[Start of Attachment]
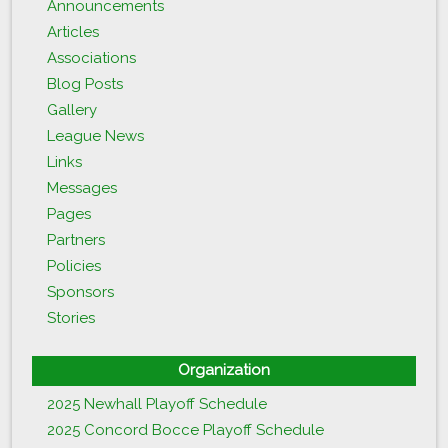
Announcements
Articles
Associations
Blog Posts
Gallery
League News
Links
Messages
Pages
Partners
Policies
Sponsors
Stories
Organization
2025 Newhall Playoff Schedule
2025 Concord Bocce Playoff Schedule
[End of Attachment]
# Assignment:
Give back the material above exactly, but without its images.

# Result for this task:
Announcements
Articles
Associations
Blog Posts
Gallery
League News
Links
Messages
Pages
Partners
Policies
Sponsors
Stories
Organization
2025 Newhall Playoff Schedule
2025 Concord Bocce Playoff Schedule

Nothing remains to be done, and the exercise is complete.